Outstanding preferred stock with market value

Assignment Help Financial Management
Reference no: EM131180307

TJ Industries has 7 million shares of common stock outstanding with a market price of $20.00 per share. The company also has outstanding preferred stock with a market value of $10 million, and 100,000 bonds outstanding, each with face value $1,000 and selling at 95% of par value. The cost of equity is 12%, the cost of preferred is 10%, and the cost of debt is 6.45%. If TJ's tax rate is 34%, what is the WACC

Reference no: EM131180307

Current market value of common shares

Current market value of common shares (10 million outstanding) $23.63/share Next year's expected cash dividend $1.92/share Expected constant annual dividend growth rate 8% Cur

When interest rates fall-bond prices on outstanding issues

When the required rate of return on a bond equals its coupon rate, the bond will sell at its par value. When interest rates rise, bond prices on outstanding issues fall.

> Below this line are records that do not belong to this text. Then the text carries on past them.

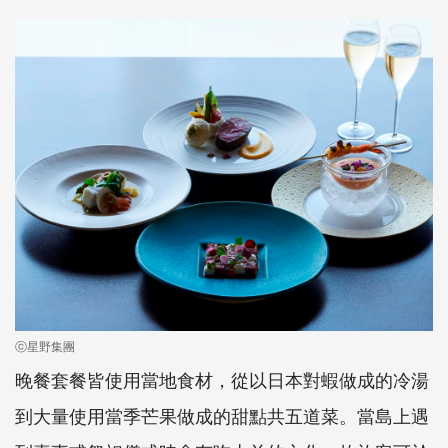
ⓒ星野集團
晚餐套餐皆使用當地食材，從以日本對蝦做成的冷湯
到大量使用當季芒果做成的甜點共五道菜。當島上遇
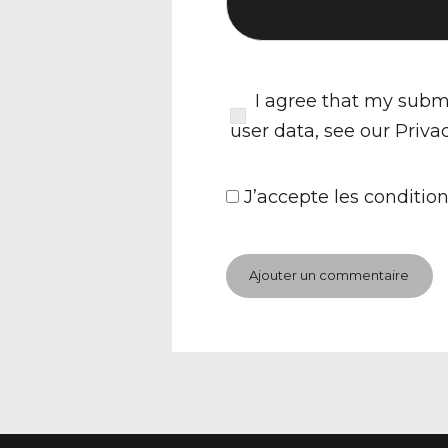
I agree that my submi
user data, see our
Priva
J’accepte
les condition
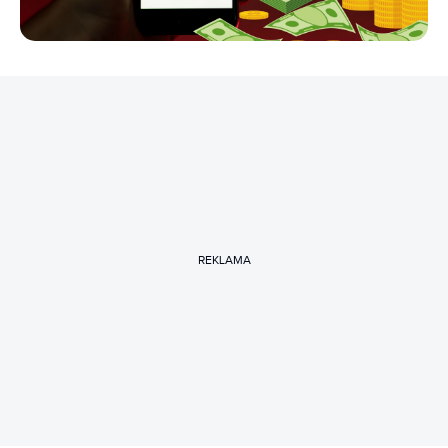
REKLAMA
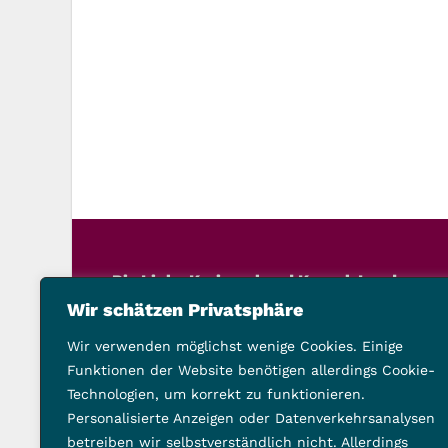
Die Linke Kreisverband Kassel-Land
Schillerstraße 21, 34117 Kassel
Wir schätzen Privatsphäre
Telefon: 0561 9201503
Wir verwenden möglichst wenige Cookies. Einige
vorstand@die-linke-landkreis-kassel.de
Funktionen der Website benötigen allerdings Cookie-
Technologien, um korrekt zu funktionieren.
Folge uns auch hier:
Personalisierte Anzeigen oder Datenverkehrsanalysen
betreiben wir selbstverständlich nicht. Allerdings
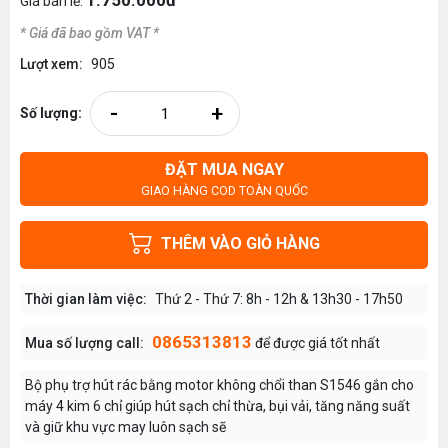
1.750.000đ
Giá bán lẻ:
* Giá đã bao gồm VAT *
Lượt xem:
905
-
+
Số lượng:
ĐẶT MUA NGAY
GIAO HÀNG COD TOÀN QUỐC
THÊM VÀO GIỎ HÀNG
Thời gian làm việc:
Thứ 2 - Thứ 7: 8h - 12h & 13h30 - 17h50
0865313813
Mua số lượng call:
để được giá tốt nhất
Bộ phụ trợ hút rác bằng motor không chổi than S1546 gắn cho
máy 4 kim 6 chỉ giúp hút sạch chỉ thừa, bụi vải, tăng năng suất
và giữ khu vực may luôn sạch sẽ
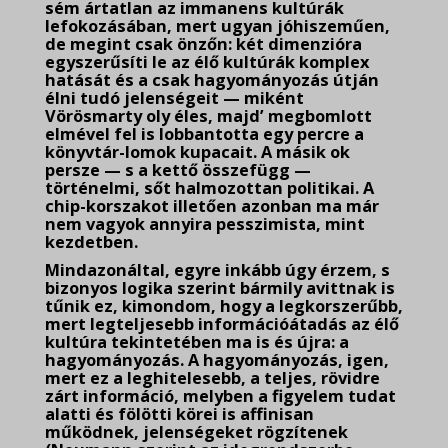
sém ártatlan az immanens kultúrák
lefokozásában, mert ugyan jóhiszeműen,
de megint csak önzőn: két dimenzióra
egyszerűsíti le az élő kultúrák komplex
hatását és a csak hagyományozás útján
élni tudó jelenségeit — miként
Vörösmarty oly éles, majd’ megbomlott
elmével fel is lobbantotta egy percre a
könyvtár-lomok kupacait. A másik ok
persze — s a kettő összefügg —
történelmi, sőt halmozottan politikai. A
chip-korszakot illetően azonban ma már
nem vagyok annyira pesszimista, mint
kezdetben.
Mindazonáltal, egyre inkább úgy érzem, s
bizonyos logika szerint bármily avittnak is
tűnik ez, kimondom, hogy a legkorszerűbb,
mert legteljesebb információátadás az élő
kultúra tekintetében ma is és újra: a
hagyományozás. A hagyományozás, igen,
mert ez a leghitelesebb, a teljes, rövidre
zárt információ, melyben a figyelem tudat
alatti és fölötti körei is affinisan
működnek, jelenségeket rögzítenek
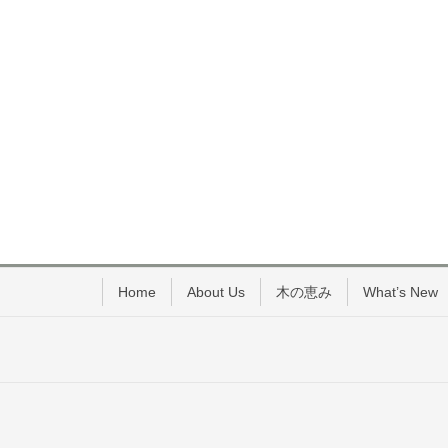
Home
About Us
木の恵み
What’s New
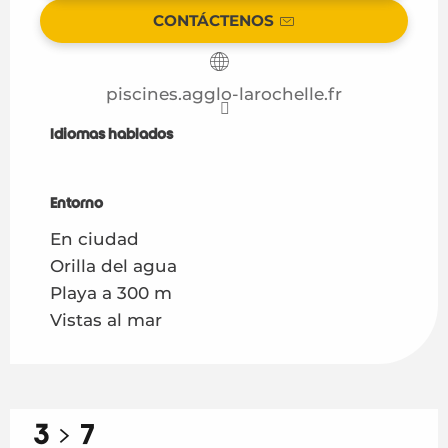
CONTÁCTENOS
piscines.agglo-larochelle.fr
Idiomas hablados
Idiomas hablados
Entorno
Entorno
En ciudad
Orilla del agua
Playa a 300 m
Vistas al mar
3
7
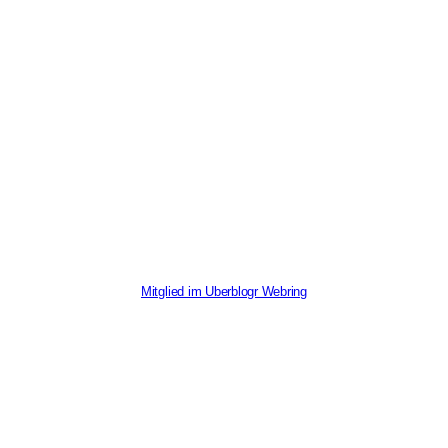
Mitglied im Uberblogr Webring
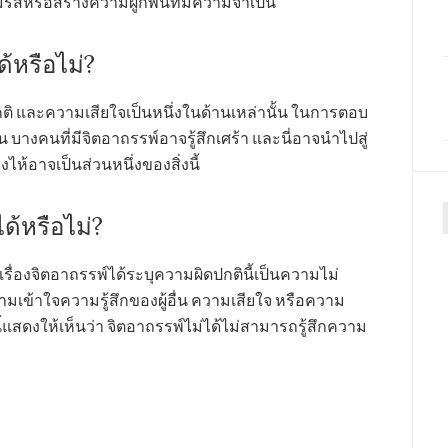
รสหรือสร้างความผูกพันที่มีความจำเป็น
้หรือไม่?
กติ และความเสียใจเป็นหนึ่งในด้านเหล่านั้น ในการตอบ
บางคนที่มีจิตอาถรรพ์อาจรู้สึกเศร้า และนี่อาจนำไปสู่
งไห้อาจเป็นส่วนหนึ่งของสิ่งนี้
้หรือไม่?
f
ื่องจิตอาถรรพ์ได้ระบุความผิดปกตินี้เป็นความไม่
ข้าใจความรู้สึกของผู้อื่น ความเสียใจ หรือความ
นี้แสดงให้เห็นว่า จิตอาถรรพ์ไม่ได้ไม่สามารถรู้สึกความ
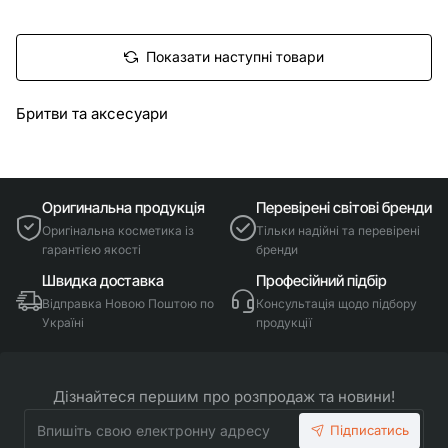
Показати наступні товари
Бритви та аксесуари
Оригинальна продукція
Перевірені світові бренди
Оригінальна косметика із
Тільки надійні та перевірені
гарантією якості
бренди
Швидка доставка
Професійний підбір
Відправка Новою Поштою по
Консультація щодо підбору
Україні
продукції
Дізнайтеся першим про розпродаж та новини!
Впишіть
Підписатись
свою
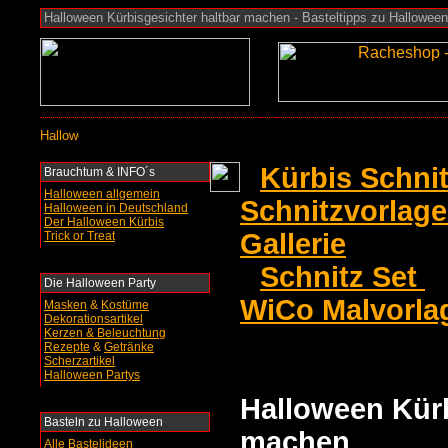
Halloween Kürbisgesichter haltbar machen - Basteltipps zu Halloween
Kürbis Schni
Brauchtum & INFO´s
Halloween allgemein
Schnitzvorlag
Halloween in Deutschland
Der Halloween Kürbis
Gallerie
Trick or Treat
Schnitz Set
Die Halloween Party
WiCo Malvorla
Masken
&
Kostüme
Dekorationsartikel
Kerzen & Beleuchtung
Rezepte
&
Getränke
Scherzartikel
Halloween Partys
Halloween Kürb
Basteln
zu Halloween
machen
Alle Bastelideen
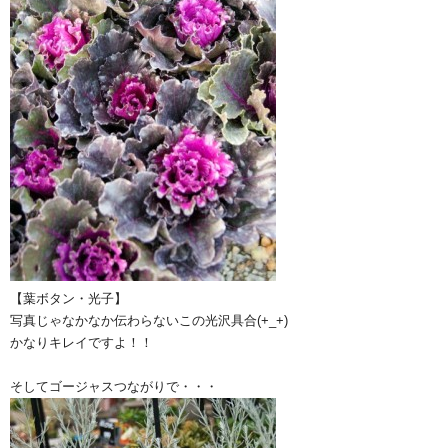
【葉ボタン・光子】
写真じゃなかなか伝わらないこの光沢具合(+_+)
かなりキレイですよ！！
そしてゴージャスつながりで・・・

When

Find annual financing cost before considering cost savings

Determine the annual financing cost, before considering cost savings and bad-debt losses. Determine the annual financing cost, after considering cost savings and bad-debt l

Existence of just four large cpa firms-service virtually

The existence of just four large CPA firms that service virtually all of the major industrial and financial companies and thus dominate the accounting profession has led to cr

Estimate the unlevered value of firm

Pennsylvania steel, one of the largest steel companies in the united States, is considering whether it has any excess debt capacity. The company has $527 million in market val

Retirement community and is negotiating with client

Mary is running a retirement community and is negotiating with a client, Jimmy, who wishes to reside at Mary’s community when he retires in ten years at age 65. Actuarial stat

What is the value of wrangler equity

The Wrangler Co. has expected EBIT = $9,250, debt with a face and market value of $14,000 paying a 9% annual coupon, and an unlevered cost of capital of 12%. If the tax rate i

What per visit price must be set for service to break even

Assume that the managers of Kaibab Hospital are setting the price on a new outpatient service. Her are relevant data estimates: What per visit price must be set for the servic

Reviews

Write a Review

 
Free Assignment Quote

Assured A++ Grade

Get guaranteed satisfaction & time on delivery in every assignment order you paid with us! We ensure premium quality solution document along with free turntin report!